Saved data entries

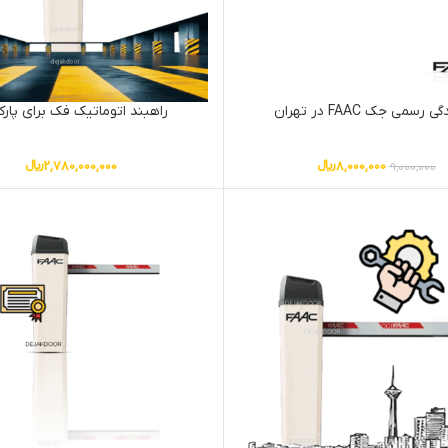
 رسمی جک FAAC در تهران
راهبند اتوماتیک فک برای پار
8,000,000
﷼
2,780,000,000
﷼
9,000,000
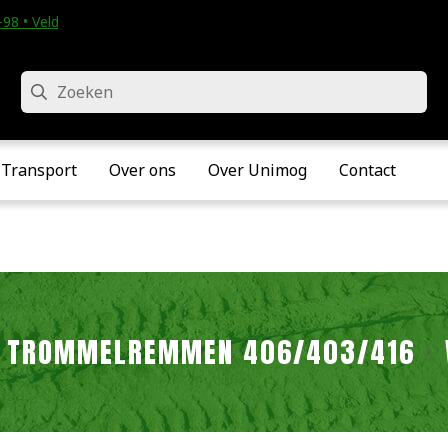
98 • Velddriel
Zoeken
Transport
Over ons
Over Unimog
Contact
TROMMELREMMEN 406/403/416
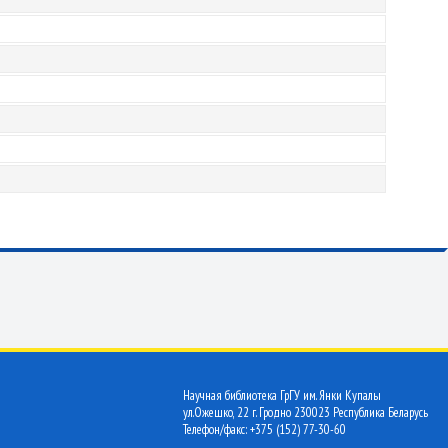
Научная библиотека ГрГУ им. Янки Купалы
ул.Ожешко, 22 г. Гродно 230023 Республика Беларусь
Телефон/факс: +375 (152) 77-30-60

Problem requirements: The output has to match the data above line for line, except that pictures are dropped.

Response:
 رسمی جک FAAC در تهران
راهبند اتوماتیک فک برای پار
8,000,000
﷼
2,780,000,000
﷼
9,000,000
98 • Velddriel
Zoeken
Transport
Over ons
Over Unimog
Contact
TROMMELREMMEN 406/403/416
Научная библиотека ГрГУ им. Янки Купалы
ул.Ожешко, 22 г. Гродно 230023 Республика Беларусь
Телефон/факс: +375 (152) 77-30-60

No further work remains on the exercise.